AIM OF THE EXERCISE.
Once you find the line with "mediação ou aconselhamento" in the entries below, return exactly every line from it through the line with "Posts recentes".

[Dataset entries]

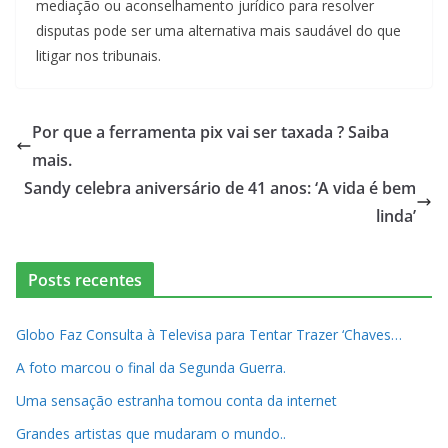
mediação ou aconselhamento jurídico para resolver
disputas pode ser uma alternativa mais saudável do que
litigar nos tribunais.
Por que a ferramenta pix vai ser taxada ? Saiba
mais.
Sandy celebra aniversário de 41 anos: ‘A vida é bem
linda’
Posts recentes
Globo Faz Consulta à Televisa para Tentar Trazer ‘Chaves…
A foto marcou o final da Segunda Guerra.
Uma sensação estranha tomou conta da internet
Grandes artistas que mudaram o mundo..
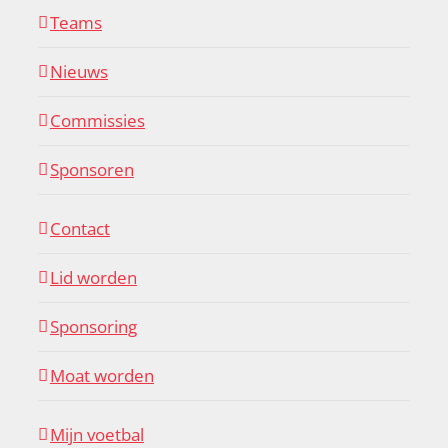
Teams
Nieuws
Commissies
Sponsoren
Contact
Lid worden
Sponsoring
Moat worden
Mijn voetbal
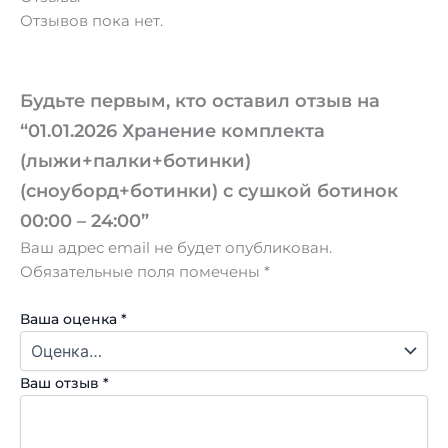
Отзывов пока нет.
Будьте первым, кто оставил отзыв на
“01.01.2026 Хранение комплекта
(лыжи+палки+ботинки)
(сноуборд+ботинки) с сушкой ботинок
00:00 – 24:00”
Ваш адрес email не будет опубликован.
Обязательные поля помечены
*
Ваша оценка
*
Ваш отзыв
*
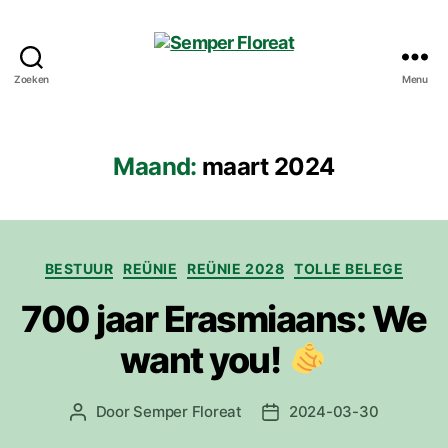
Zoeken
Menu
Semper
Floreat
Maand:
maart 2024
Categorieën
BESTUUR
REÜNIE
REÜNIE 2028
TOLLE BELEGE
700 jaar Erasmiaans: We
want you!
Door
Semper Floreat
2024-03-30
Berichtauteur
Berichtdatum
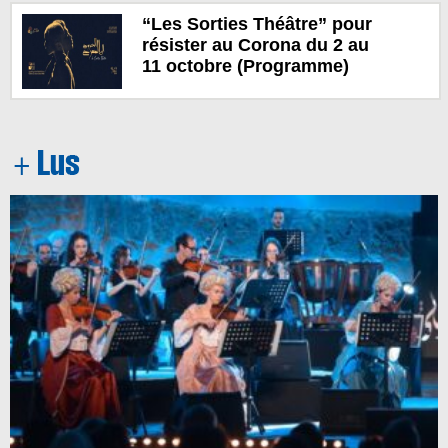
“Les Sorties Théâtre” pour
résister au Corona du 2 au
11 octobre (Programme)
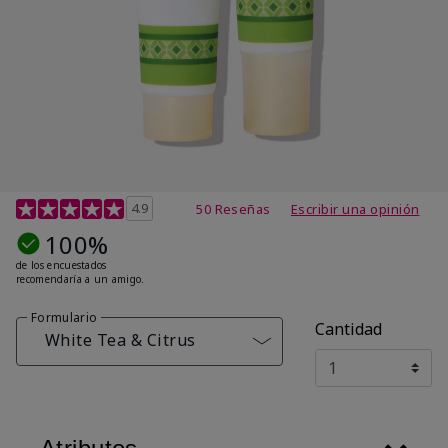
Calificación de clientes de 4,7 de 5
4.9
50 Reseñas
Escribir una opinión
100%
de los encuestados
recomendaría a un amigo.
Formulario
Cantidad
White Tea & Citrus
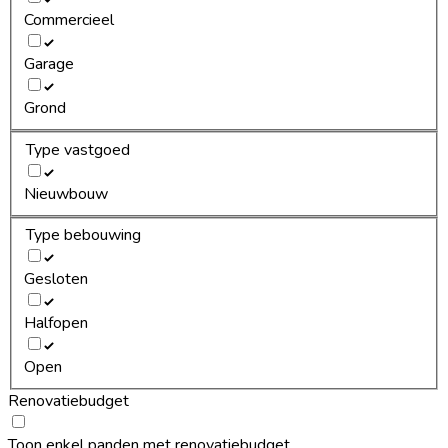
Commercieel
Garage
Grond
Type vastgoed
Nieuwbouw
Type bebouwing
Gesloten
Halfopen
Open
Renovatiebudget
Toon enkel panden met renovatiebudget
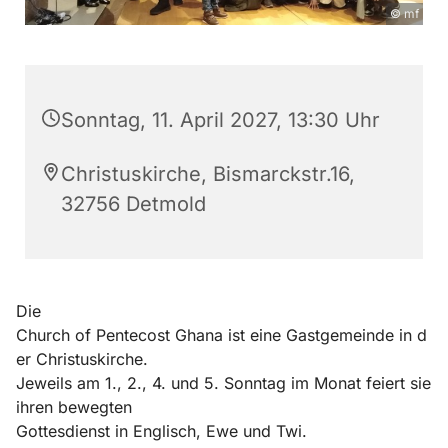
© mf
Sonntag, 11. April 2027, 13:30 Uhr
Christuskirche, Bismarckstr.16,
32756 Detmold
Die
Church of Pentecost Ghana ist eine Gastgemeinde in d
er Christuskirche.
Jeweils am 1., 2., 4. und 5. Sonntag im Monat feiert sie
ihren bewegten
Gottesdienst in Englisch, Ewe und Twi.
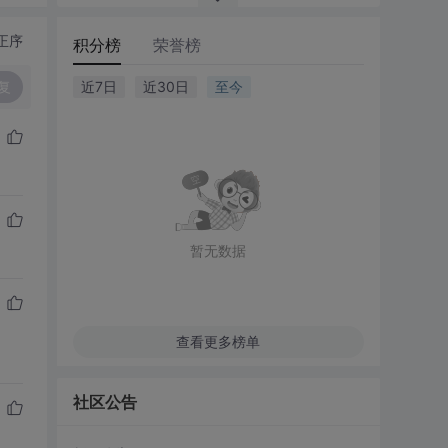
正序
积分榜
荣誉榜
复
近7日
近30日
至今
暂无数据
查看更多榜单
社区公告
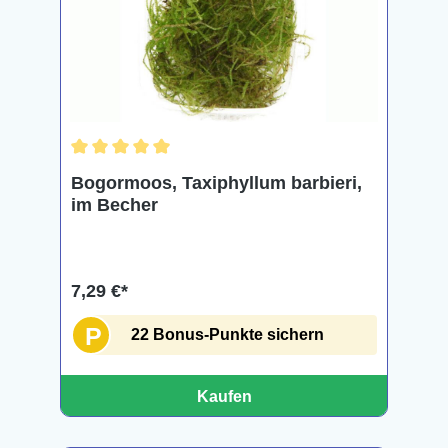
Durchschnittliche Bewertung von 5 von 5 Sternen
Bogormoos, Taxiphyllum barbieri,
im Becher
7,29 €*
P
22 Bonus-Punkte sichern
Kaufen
...
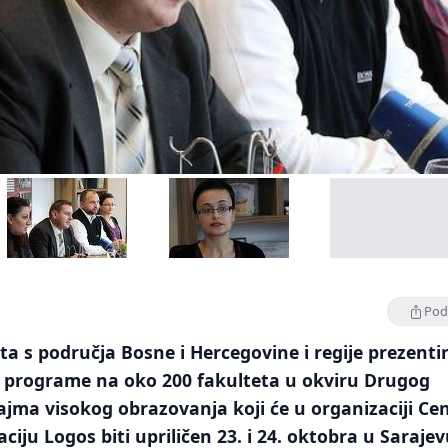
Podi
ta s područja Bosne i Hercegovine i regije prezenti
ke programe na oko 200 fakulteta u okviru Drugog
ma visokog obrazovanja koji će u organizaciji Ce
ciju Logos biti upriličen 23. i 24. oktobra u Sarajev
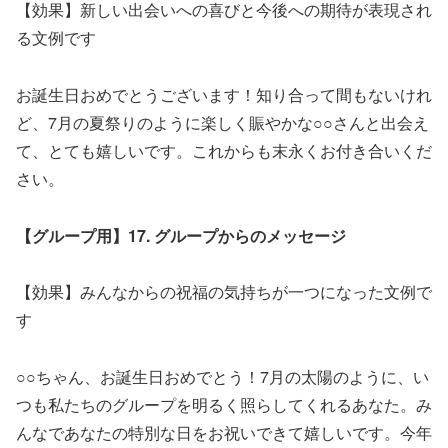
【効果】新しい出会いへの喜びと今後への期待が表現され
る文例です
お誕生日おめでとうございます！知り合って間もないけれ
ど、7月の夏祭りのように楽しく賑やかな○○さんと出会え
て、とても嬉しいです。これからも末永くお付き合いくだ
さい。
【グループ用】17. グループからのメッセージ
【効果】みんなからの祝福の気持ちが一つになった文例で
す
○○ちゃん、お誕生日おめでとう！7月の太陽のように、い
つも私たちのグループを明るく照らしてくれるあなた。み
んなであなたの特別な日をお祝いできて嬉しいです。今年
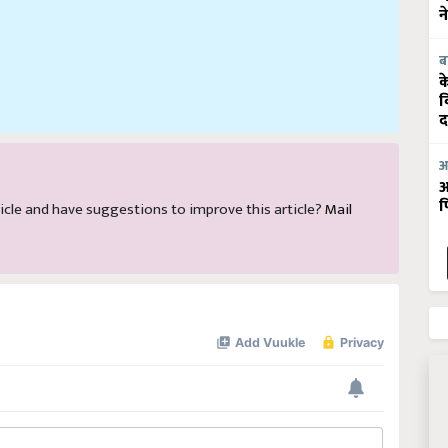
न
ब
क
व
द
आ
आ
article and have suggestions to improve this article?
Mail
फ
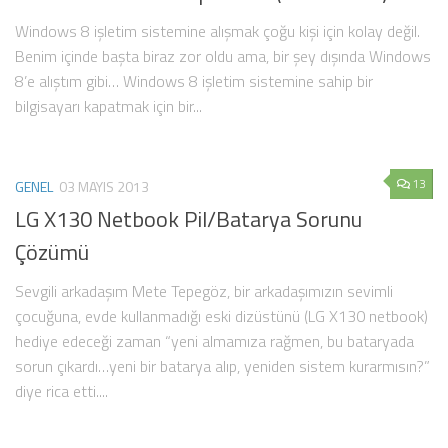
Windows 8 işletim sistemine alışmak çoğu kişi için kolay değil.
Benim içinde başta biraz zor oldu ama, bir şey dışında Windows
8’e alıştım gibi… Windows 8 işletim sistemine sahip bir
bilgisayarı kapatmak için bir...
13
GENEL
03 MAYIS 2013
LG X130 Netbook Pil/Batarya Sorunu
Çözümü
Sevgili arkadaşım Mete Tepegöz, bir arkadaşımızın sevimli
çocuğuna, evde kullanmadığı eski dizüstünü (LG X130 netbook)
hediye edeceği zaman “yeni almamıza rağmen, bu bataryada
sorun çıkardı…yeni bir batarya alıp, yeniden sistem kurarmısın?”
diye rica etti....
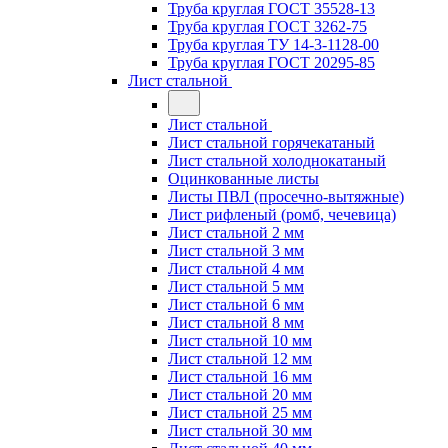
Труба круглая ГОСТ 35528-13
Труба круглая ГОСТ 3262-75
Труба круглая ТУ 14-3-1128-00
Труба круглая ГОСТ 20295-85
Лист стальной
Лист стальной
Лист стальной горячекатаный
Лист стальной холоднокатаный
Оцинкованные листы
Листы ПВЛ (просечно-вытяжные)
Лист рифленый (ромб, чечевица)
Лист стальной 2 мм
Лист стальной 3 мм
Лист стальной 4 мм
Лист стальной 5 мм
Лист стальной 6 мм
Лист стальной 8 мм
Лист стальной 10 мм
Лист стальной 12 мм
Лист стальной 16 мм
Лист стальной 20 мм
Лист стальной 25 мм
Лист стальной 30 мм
* * *
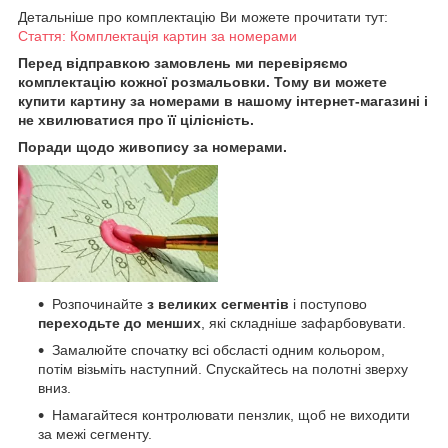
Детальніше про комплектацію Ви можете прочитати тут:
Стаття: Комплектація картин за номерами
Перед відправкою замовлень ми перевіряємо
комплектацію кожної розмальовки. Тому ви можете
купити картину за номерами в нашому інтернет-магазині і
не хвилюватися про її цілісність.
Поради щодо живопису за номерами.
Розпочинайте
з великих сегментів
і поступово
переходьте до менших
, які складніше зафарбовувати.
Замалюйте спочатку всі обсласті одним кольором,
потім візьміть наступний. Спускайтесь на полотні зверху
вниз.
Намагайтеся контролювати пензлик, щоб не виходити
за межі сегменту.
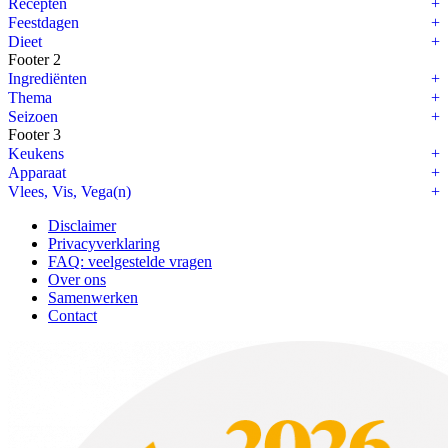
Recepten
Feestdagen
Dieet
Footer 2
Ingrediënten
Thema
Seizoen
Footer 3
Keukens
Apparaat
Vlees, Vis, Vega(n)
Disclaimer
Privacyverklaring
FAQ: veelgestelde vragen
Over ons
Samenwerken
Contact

OUTPUT FOR THIS EXERCISE.
mediação ou aconselhamento jurídico para resolver
disputas pode ser uma alternativa mais saudável do que
litigar nos tribunais.
Por que a ferramenta pix vai ser taxada ? Saiba
mais.
Sandy celebra aniversário de 41 anos: ‘A vida é bem
linda’
Posts recentes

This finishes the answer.